Ethnic genetics may play a role in choosing the healthiest diet
You probably heard about it – people who live in some island someplace that live for a long time and don’t seem to have the diseases that we have. Let me tell you a bit about the “Jungle” effect or ethnic specific diets – and I am drinking some unusual coffee as I write this, because someone brought me a Starbucks, so it isn’t my usual Peet’s coffee. But it is dark-roasted, fresh beans, and just a bit more bitter, but I could learn to like this. Hope your cup is good.
Everyone has their favorite story: the island in Greece, the island off Japan, the group in the Himalayan mountains, the Eskimos without heart disease, the African tribe with no colon cancer, the Chinese without heart disease.
The question is: what would happen if you would adopt that diet (and of course, I would opt to live on the isle in Greece where they spend their days tending their garden and drinking tea but then I couldn’t access the internet)?
Here is the story that is common to all of them: sons and daughters move away from the small villages because there is no work, no future, or maybe the bright lights of the city with the promise of central air-conditioning. When the children are followed they develop the same risks of (a) obesity (b) heart disease (c) cancer as the local city-dwellers. What has changed – is it diet, is it stress, is it living in a crowded apartment with central air-conditioning?
Lets examine the diets: Norwegians have pretty long life-spans. Their diet is centered around cheese, milk, lamb, fish, and potatoes. They are some of the finest pastry chefs in the world. Then look at the typical Mediterranean diet that is focused on fish, vegetables, olive oil. Which one works? The answer is- both. But if you give someone from Greece too much dairy they will have bloating and other issues. If you give a Norwegian too much olive oil they will get fat.
Those people who lived in their isolated regions for years adapted– they lived on what was available to them, and those who survived passed those genes on to the next generation. Eskimos have populated Alaska for over 10,000 years, and life there is harsh- the land is difficult, but they get all of their nutrients from the sea – from a diet that is high in fat from seals, walrus (a favorite of theirs), and fish. Should you eat a lot of seal? Trust me, it is an acquired taste – most people find it way too fishy, but if that is all you have to eat and otherwise you would starve it is amazing how tasty it can be.

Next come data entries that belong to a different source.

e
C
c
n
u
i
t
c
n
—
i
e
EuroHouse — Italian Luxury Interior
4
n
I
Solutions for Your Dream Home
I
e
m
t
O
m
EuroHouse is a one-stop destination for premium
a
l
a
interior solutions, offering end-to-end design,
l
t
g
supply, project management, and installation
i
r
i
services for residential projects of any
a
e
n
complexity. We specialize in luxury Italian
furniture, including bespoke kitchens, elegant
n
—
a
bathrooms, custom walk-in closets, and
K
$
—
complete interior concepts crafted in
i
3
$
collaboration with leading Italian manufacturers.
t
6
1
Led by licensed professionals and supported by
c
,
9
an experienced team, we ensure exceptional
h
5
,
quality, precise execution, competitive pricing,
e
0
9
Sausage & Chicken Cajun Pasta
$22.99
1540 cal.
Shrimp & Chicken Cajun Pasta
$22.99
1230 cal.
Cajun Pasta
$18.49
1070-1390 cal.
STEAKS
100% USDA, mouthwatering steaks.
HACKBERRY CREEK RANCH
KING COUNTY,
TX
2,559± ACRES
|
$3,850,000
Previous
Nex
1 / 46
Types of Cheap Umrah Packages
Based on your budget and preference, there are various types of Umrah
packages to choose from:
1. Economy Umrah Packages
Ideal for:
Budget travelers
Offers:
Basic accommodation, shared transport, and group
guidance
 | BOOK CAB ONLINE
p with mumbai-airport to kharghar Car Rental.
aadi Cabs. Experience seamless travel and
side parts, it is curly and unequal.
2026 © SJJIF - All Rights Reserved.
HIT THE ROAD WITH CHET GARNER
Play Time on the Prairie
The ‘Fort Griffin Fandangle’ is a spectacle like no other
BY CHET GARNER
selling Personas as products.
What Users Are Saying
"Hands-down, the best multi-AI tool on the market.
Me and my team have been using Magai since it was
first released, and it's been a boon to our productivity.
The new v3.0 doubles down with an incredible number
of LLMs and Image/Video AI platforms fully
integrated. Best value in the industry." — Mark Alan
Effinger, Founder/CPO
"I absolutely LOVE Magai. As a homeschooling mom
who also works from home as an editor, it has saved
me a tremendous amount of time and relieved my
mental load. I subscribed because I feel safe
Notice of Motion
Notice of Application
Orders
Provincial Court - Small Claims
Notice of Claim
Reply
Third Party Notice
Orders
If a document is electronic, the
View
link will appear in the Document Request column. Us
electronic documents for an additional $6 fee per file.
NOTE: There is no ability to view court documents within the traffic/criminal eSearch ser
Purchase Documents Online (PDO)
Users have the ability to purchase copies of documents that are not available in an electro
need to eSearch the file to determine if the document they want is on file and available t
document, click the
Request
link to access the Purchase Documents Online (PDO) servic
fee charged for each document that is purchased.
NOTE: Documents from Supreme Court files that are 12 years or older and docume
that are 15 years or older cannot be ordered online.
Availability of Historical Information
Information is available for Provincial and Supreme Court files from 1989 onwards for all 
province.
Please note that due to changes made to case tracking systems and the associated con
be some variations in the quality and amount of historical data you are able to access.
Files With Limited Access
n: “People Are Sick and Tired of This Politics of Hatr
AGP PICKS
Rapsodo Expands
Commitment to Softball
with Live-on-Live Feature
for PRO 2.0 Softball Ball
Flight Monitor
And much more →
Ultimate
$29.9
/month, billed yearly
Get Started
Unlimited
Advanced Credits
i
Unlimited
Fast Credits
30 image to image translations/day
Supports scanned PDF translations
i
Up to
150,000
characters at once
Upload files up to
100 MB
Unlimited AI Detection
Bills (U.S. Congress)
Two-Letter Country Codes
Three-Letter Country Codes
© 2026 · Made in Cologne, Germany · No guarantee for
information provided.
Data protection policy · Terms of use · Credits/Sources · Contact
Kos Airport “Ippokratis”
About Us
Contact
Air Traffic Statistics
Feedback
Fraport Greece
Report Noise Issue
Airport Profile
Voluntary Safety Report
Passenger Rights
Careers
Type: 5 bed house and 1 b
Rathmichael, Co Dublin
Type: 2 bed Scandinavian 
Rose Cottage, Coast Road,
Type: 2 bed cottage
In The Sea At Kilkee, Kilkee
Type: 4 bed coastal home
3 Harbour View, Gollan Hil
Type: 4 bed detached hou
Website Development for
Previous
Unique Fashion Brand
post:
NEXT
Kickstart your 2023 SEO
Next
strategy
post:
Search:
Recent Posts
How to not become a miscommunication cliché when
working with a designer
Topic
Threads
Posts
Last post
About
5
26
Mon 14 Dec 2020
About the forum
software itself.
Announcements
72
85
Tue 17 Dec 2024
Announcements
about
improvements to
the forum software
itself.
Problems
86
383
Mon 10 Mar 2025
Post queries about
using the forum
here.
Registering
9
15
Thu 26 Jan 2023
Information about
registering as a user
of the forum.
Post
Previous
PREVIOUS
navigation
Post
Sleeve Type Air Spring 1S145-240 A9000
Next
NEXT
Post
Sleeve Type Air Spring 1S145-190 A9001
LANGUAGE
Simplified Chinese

The Eskimos who survived and thrived on that diet passed on those genes to their kids. Turns out there is a specific gene that they all have which involves the use of fatty acids at the cellular level, that is unique for Eskimos and unheard of with any other ethnic group.
Here is what is universal to all the ethnic diets: no matter what works for them, it may not work for you. But what doesn’t work is the typical western diet that is devoid of fish, vegetables, and has lots of sugar.
There are some foods that work well for you – and you may not know what they are – but you probably do. You may find food that is suited to your genetic background, that is not suited to the genetic background of your friend.
So consider this experiment: for a week, eliminate one thing from your diet that you might think isn’t good for you. Maybe its dairy, maybe it is bread, maybe it is pasta. Try to find the root ingredient (flour, sugar, dairy) and see if it makes a difference. One thing might do it.
Do this by deciding what it is. Fill in the gap with a lot of vegetables. Check yourself next week. Not salads – just vegetables (I have a post about salads here).
Try it- remember, just because someone says a food or food group, or the way food is fixed is good for you doesn’t mean it is – although no one seems to find an issue with a lot of fish and vegetables.